The new curriculum will combine existing programs built separately by the San Francisco Unified School District (SFUSD) and Franklin’s CANON research lab. Both started with the Scratch visual programming language and the Creative Computing Curriculum Guide, developed at Harvard University. SFUSD integrated this program into their english and language arts curriculum, where students use Scratch to learn about the structure of stories and genre. A UChicago study led by CS graduate student Jean Salac found that this curriculum improved computational knowledge, but with a performance gap between students at high-performing and low-performing schools.
To address this gap, both UC-Irvine and UChicago have developed new approaches to improve both the linguistic and computer science halves of the curriculum. Franklin’s CANON team has added two pedagogical approaches — an existing approach called Use-Modify-Create and their own TIPP&SEE — that help students explore the code beneath a computer program, then change it themselves to observe how it alters program behavior.
“They’re playing the project and observing closely what happens and then going into the code, navigating the code, and connecting that to what they observed when it ran,” Franklin said. “Then there’s what I consider deliberate tinkering, where you have them change parameters in the instructions and then run it again, and observe how that changed the execution, so that they can start to learn what those blocks actually mean and what role they have within the code.”
This past summer, the CANON Lab modifications were integrated into the SFUSD program. With the new EIR grant, UC Irvine’s modifications will be integrated as well, creating a single curriculum intended for fourth-grade students. They’ll pilot it at schools in Santa Ana, San Francisco, and Chicago, and then run a randomized controlled trial across the Santa Ana district. A total of 4,000 students are expected to work with the curriculum over the project’s five-year term, and teachers will receive professional development instruction under the program as well.

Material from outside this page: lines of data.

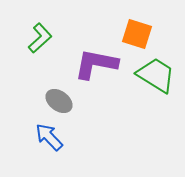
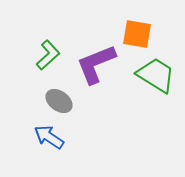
orange square: rotated 8 degrees counterclockwise
green L-shape: moved 8 px right, 17 px down
purple L-shape: rotated 33 degrees counterclockwise
blue arrow: rotated 12 degrees counterclockwise
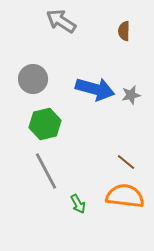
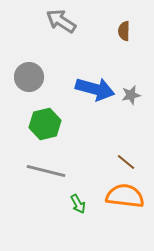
gray circle: moved 4 px left, 2 px up
gray line: rotated 48 degrees counterclockwise
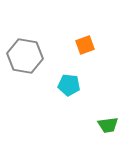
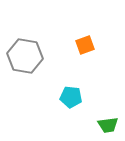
cyan pentagon: moved 2 px right, 12 px down
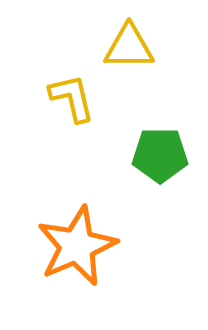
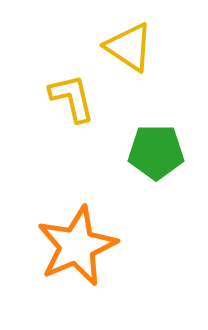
yellow triangle: rotated 34 degrees clockwise
green pentagon: moved 4 px left, 3 px up
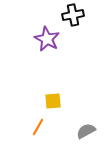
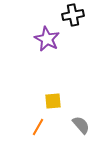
gray semicircle: moved 5 px left, 6 px up; rotated 78 degrees clockwise
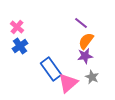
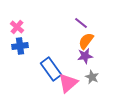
blue cross: rotated 28 degrees clockwise
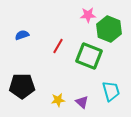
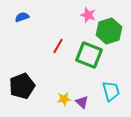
pink star: rotated 21 degrees clockwise
green hexagon: moved 2 px down; rotated 20 degrees clockwise
blue semicircle: moved 18 px up
green square: moved 1 px up
black pentagon: rotated 20 degrees counterclockwise
yellow star: moved 6 px right, 1 px up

“It is our intention to transform the teaching of computer science in Santa Ana and beyond,” said UCI School of Education Professor Mark Warschauer in a UCI article. “As a result of this grant, every fourth grade teacher in Santa Ana will have received training in teaching computational thinking, with a focus on the needs of culturally and linguistically diverse learners. We expect that our work on this grant will eventually lead to expansion of computational curriculum for grades five and beyond, with national impact.”